La commission “appelle à traduire en justice Yahya Jammeh et ses complices. Elle a présenté des preuves relatives à plusieurs crimes de meurtres, tortures et viols et a suggéré un tribunal susceptible de les juger”, a déclaré à l’AFP Reed Brody, avocat américain engagé au côté des victimes.
“Après les puissants témoignages publics (des victimes) devant la TRRC qui ont profondément touché les Gambiens, il va y avoir beaucoup de pressions en Gambie et à l’étranger, pour que justice soit faite sans tarder pour les victimes qui ont déjà attendus cinq ans et parfois, plus longtemps”, a dit M. Brody.
Le rapport de la TRRC est publié deux semaines après la réélection du président Adama Barrow dont l’élection en 2016 a mis fin à plus de 20 ans de dictature.
S’exprimant sur des poursuites contre les auteurs de crimes dans les années Jammeh, M. Barrow avait le 7 décembre, à l’annonce de sa réélection, déclaré: “je prends part à la décision, mais ce n’est pas entièrement ma décision”.
La décision sera prise en concertation avec son gouvernement et après consultation d’experts, avait-il déclaré. M. Barrow a six mois pour se prononcer.
La TRRC avait qualifié dans un rapport intérimaire publié en avril 2020 les violations des droits humains sous Yahya Jammeh de “massives, effroyables et diverses”.

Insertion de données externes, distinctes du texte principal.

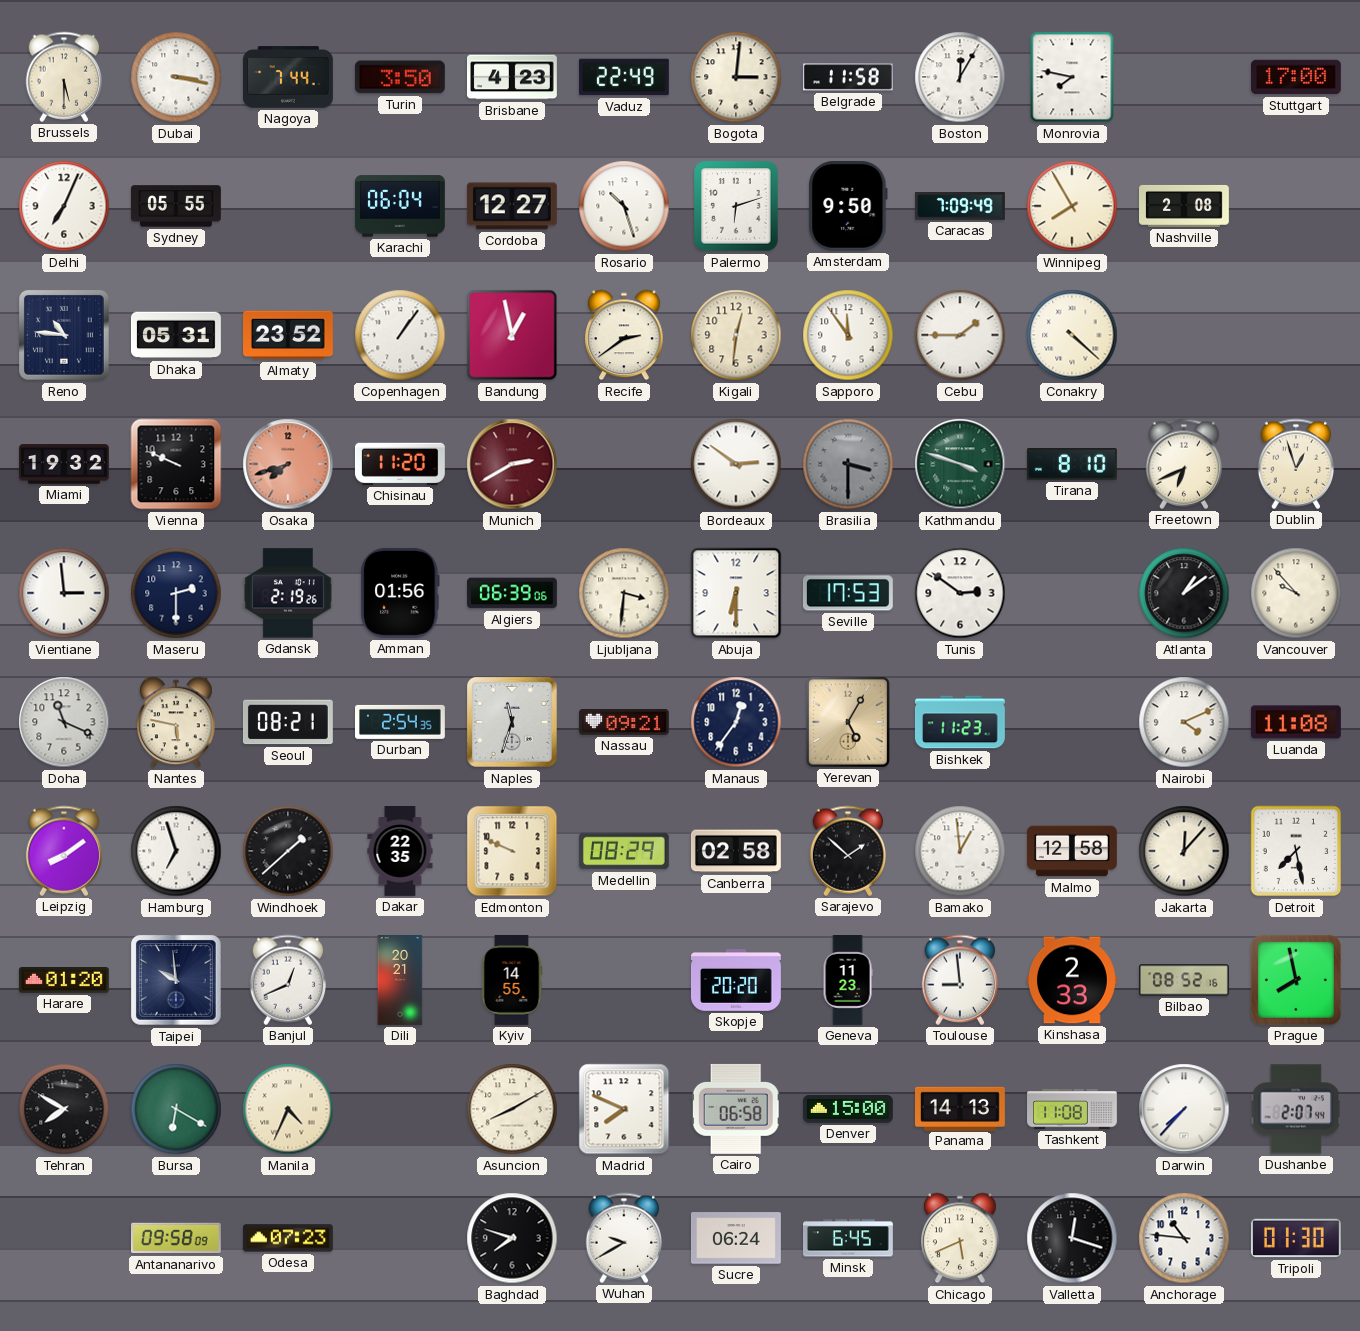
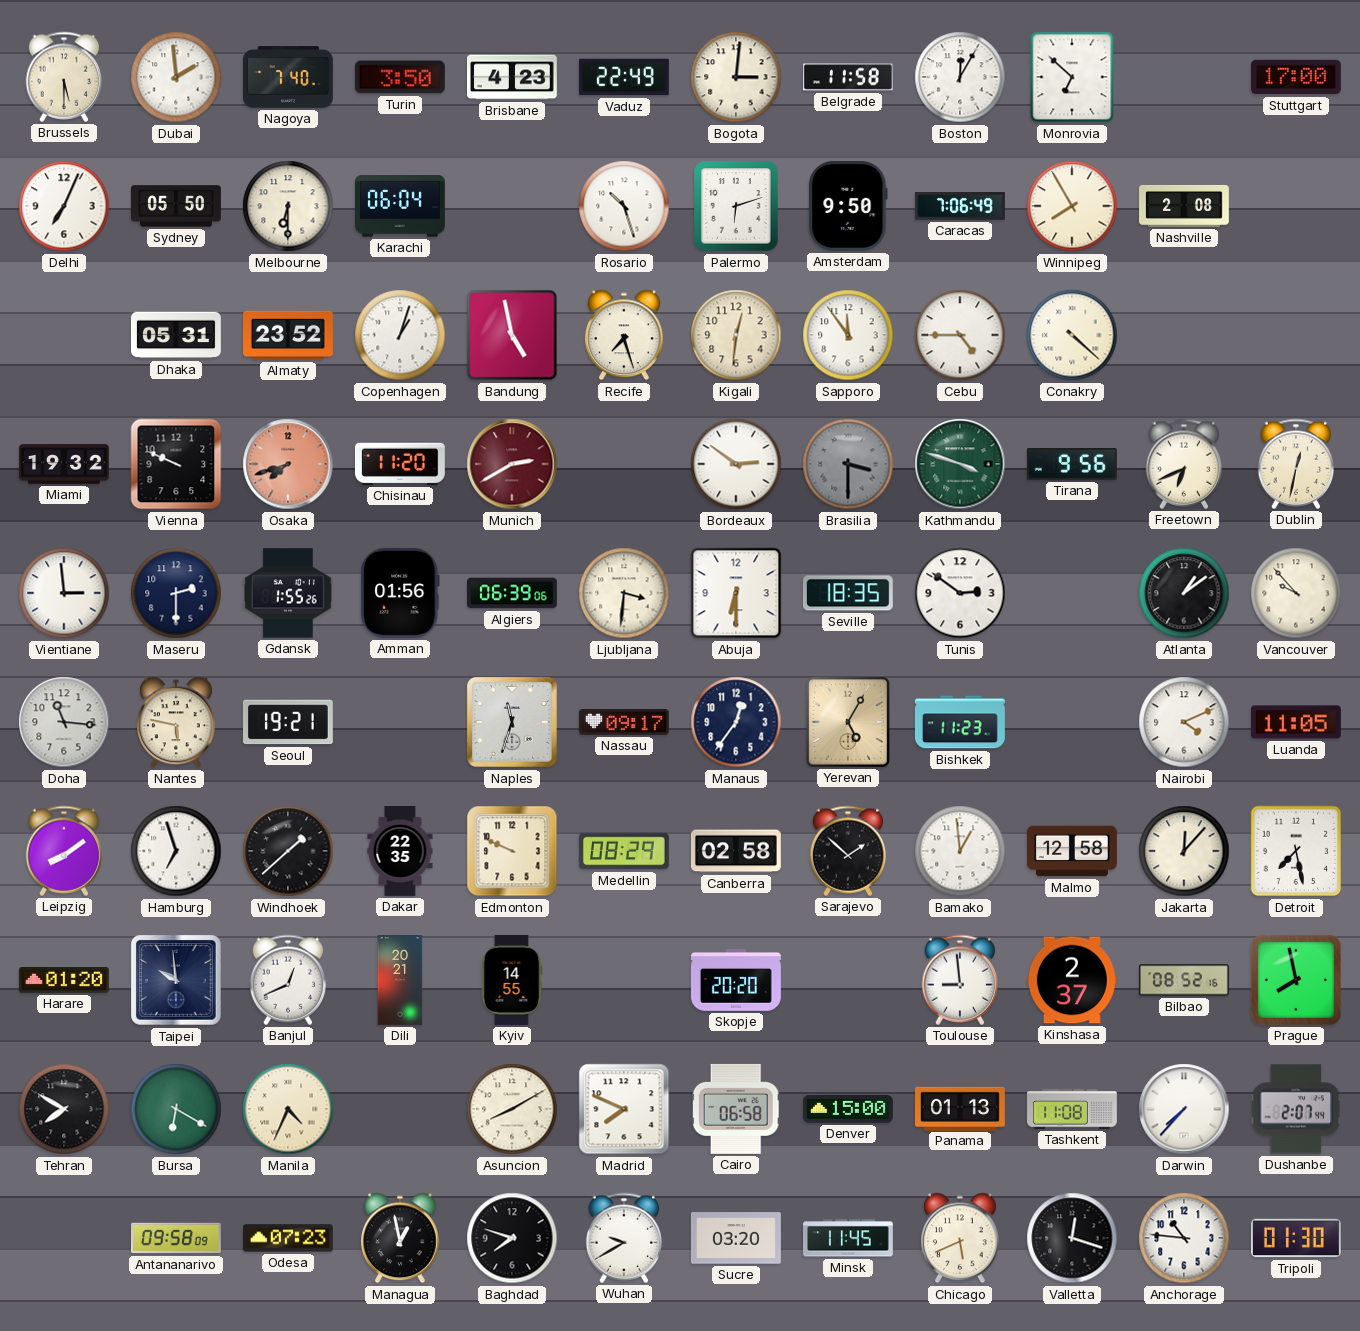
Dubai: 3:17 -> 1:59
Nagoya: 7:44 -> 7:40
Monrovia: 7:47 -> 6:52
Sydney: 05:55 -> 05:50
Melbourne: none -> 6:30
Cordoba: 12:27 -> none
Caracas: 7:09 -> 7:06
Reno: 10:46 -> none
Copenhagen: 1:06 -> 1:03
Bandung: 12:58 -> 4:58
Recife: 2:39 -> 7:27
Cebu: 1:45 -> 4:45
Tirana: 8:10 -> 9:56
Dublin: 12:57 -> 12:32
Gdansk: 2:19 -> 1:55
Seville: 17:53 -> 18:35
Doha: 11:19 -> 11:16
Seoul: 08:21 -> 19:21
Durban: 2:54 -> none
Nassau: 09:21 -> 09:17
Luanda: 11:08 -> 11:05
Geneva: 11:23 -> none
Kinshasa: 2:33 -> 2:37
Panama: 14:13 -> 01:13
Managua: none -> 12:58
Sucre: 06:24 -> 03:20
Minsk: 6:45 -> 11:45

Après la présidentielle de fin 2016 remportée par M. Barrow et six semaines d’une crise à rebondissements provoquée par le refus de M. Jammeh de céder le pouvoir, ce dernier avait finalement dû quitter le pays pour la Guinée équatoriale, sous la pression d’une intervention militaire ouest-africaine et à la suite d’une ultime médiation guinéo-mauritanienne.